I need to get a trunk mounted bike rack. I've narrowed my choices to the Thule Raceway 3 or the Thule Raceway Platform. I narrowed to these because 1) Thule is the only company that makes racks that will fit both my wife's and my car and 2) I prefer the design of the raceway series. What are the benefits and drawbacks of each; top tube mount vs platform mount?


----------



## tednugent (Apr 26, 2010)

Swinging handlebars & tires is the main reason I would go with platform mount.


----------



## JCavilia (Sep 12, 2005)

No opinion on those racks, but I've never had a problem with swinging handlebars or moving wheels with a top-tube rack - couple of bungee cords and all is stable.

Are you sure those are the only racks that will fit the two cars? I have a couple of Saris Bones racks, and I've not yet seen a car they couldn't adjust to. I've used them on hatchbacks, wagons, and several trunk shapes. But maybe one of your cars is very unusual.


----------



## jpaschal01 (Jul 20, 2011)

JCavilia said:


> Are you sure those are the only racks that will fit the two cars? I have a couple of Saris Bones racks, and I've not yet seen a car they couldn't adjust to. I've used them on hatchbacks, wagons, and several trunk shapes. But maybe one of your cars is very unusual.

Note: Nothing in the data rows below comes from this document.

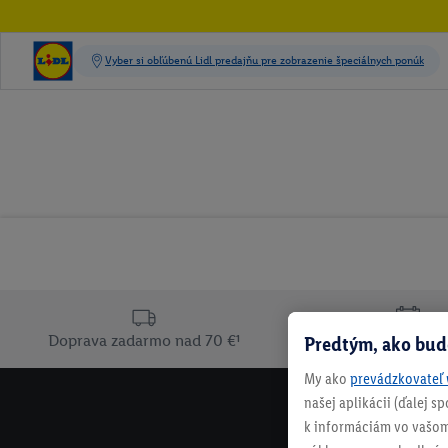
Doprava zadarmo nad 70 €¹
Predtým, ako bud
30 dní na vrát
My ako
prevádzkovateľ 
našej aplikácii (ďalej 
k informáciám vo vašom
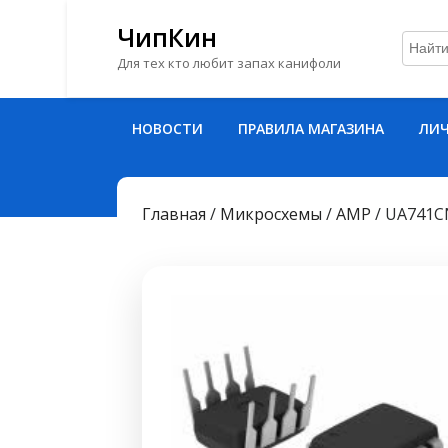
ЧипКин
Для тех кто любит запах канифоли
Перейти
НОВОСТИ
ПРАВИЛА МАГАЗИНА
ЛИЧ
к
содержимому
Перейти
к
Главная
/
Микросхемы
/
AMP
/ UA741C
содержимому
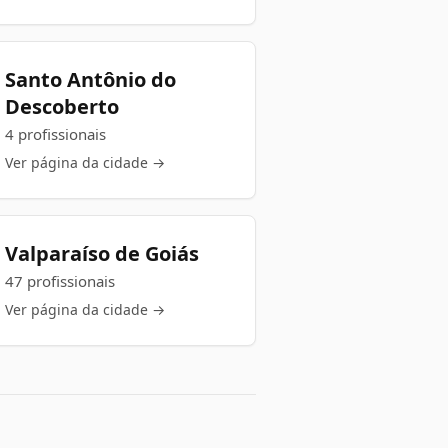
Santo Antônio do
Descoberto
4 profissionais
Ver página da cidade →
Valparaíso de Goiás
47 profissionais
Ver página da cidade →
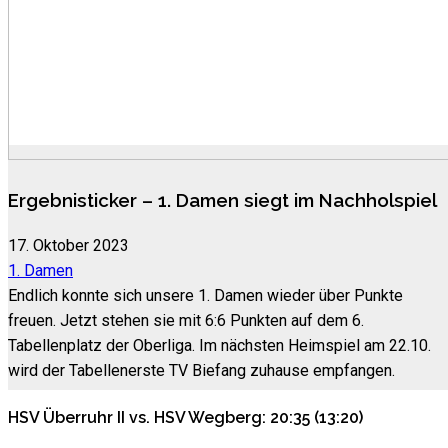
Ergebnisticker – 1. Damen siegt im Nachholspiel
17. Oktober 2023
1. Damen
Endlich konnte sich unsere 1. Damen wieder über Punkte
freuen. Jetzt stehen sie mit 6:6 Punkten auf dem 6.
Tabellenplatz der Oberliga. Im nächsten Heimspiel am 22.10.
wird der Tabellenerste TV Biefang zuhause empfangen.
HSV Überruhr II vs. HSV Wegberg: 20:35 (13:20)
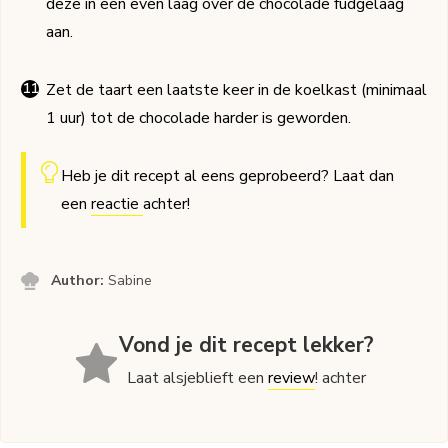
deze in een even laag over de chocolade fudgelaag
aan.
Zet de taart een laatste keer in de koelkast (minimaal
1 uur) tot de chocolade harder is geworden.
Heb je dit recept al eens geprobeerd? Laat dan
een
reactie
achter!
Author:
Sabine
Vond je dit recept lekker?
Laat alsjeblieft een
review
! achter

I've done the fit test on the websites for Saris, Yakima, and Thule and the only company that makes racks that they say will fit both of our vehicles (2009 Acura TL and 2009 GMC Adadia) is Thule.

I'm leaning towards the regular raceway 3 rack because it is so much lighter. The platform version has online reviews saying it dented the cars because it is so heavy. Shipping weight is in the neighborhood of 48 pounds!


----------



## jpaschal01 (Jul 20, 2011)

I went ahead and purchased the Thule Raceway 3 last night from my LBS. I actually went in to look at the Raceway Platform that I had seen previously and see how heavy it really was. It was HEAVY and I wasn't comfortable with that much weight on my trunk pluss adding the weight of the bikes. 

When I got home, I unpacked the Raceway 3 and it was really easy to work. I was able to put it on my car the first time in about 10 minutes. It won't take anywhere that long next time. The cable system they use (insead of ratcheting straps) is so good. I highly recommend!


----------